=== Begin Enclosure ===
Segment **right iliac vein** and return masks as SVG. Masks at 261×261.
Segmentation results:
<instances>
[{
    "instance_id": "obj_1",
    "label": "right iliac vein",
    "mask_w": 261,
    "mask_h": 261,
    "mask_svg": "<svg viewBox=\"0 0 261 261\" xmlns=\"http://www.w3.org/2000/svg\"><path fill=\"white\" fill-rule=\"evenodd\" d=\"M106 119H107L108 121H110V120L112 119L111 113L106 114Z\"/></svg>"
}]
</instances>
=== End Enclosure ===
▶ **Work item**
Without any alteration, repeat each entry shown above.

▶ **Answer section**
Segment **right iliac vein** and return masks as SVG. Masks at 261×261.
Segmentation results:
<instances>
[{
    "instance_id": "obj_1",
    "label": "right iliac vein",
    "mask_w": 261,
    "mask_h": 261,
    "mask_svg": "<svg viewBox=\"0 0 261 261\" xmlns=\"http://www.w3.org/2000/svg\"><path fill=\"white\" fill-rule=\"evenodd\" d=\"M106 119H107L108 121H110V120L112 119L111 113L106 114Z\"/></svg>"
}]
</instances>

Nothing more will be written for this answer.